Haiku Revu: The Possession
23 May 2013 - Nic Ho Chee
My haiku review of The Possession:
"Box contains small parts",
Hebrew label reads, parent
Spidey sense faulty.
A divorced father buys one of his two estranged daughters a creepy wooden box with Hebrew carvings at a yard sale somewhere in the States. Unable to open the container and assuming it to be some sort of puzzle box, Daughter B returns with it to her Dad's new house to examine later. As the night wears on a strange buzzing voice emanates from the invidious old crate whispering dark messages to the child, who rather than run screaming from the room is tempted into unlocking it. An odd combination of insect corpse, tooth and ring, which would seem more at home in a Sam and Max game, fall out. By opening the box and taking the arcane bric-a-brac poor Daughter B's soul is forfeit as the entity previously contained can now slowly merge with her.
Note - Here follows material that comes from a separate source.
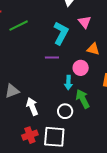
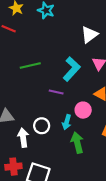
green line: (19, 26) -> (30, 65), moved
white circle: (65, 111) -> (42, 126), moved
Cue a once golden child becoming steadily more feral and malicious as the ill-omened Father battles to understand what is happening and save her from a descent to full demon-hood.
This was the last of the films at Frightfest 2012 we managed to catch, and is also the last to be Haiku Revu'd from that gloriously macabre weekend. We saw the trailer to this in our Frightfest warmup and were looking forward to it as one of the possible highlights of the festival. I can honestly say we would have been better off to skip the promo video as it acted like a cast iron spoiler which singularly stripped all the best scares in the film and painted them onto our unsuspecting retinas to dull the later experience of actually seeing the movie. There is undoubtedly some above par acting and eerie moments contained herein, but there is too much standard fare to stitch together the few truly scary events which were already pushed in the trailer. There are many more recent demonic possession movies which are better deserving of your time. For example check out The Last Exorcism which concentrated on developing the cast to the point that you were invested in their survival, or the first Paranormal Activity which surfaced some downright ghastly and ghostly moments.
Even though this was produced by Sam Raimi it was still found lacking, I'm giving it a very disappointing no thumbs up award. If you don't watch the trailer or many horror movies, it might be worth catching, but so many more out there that surpass this one.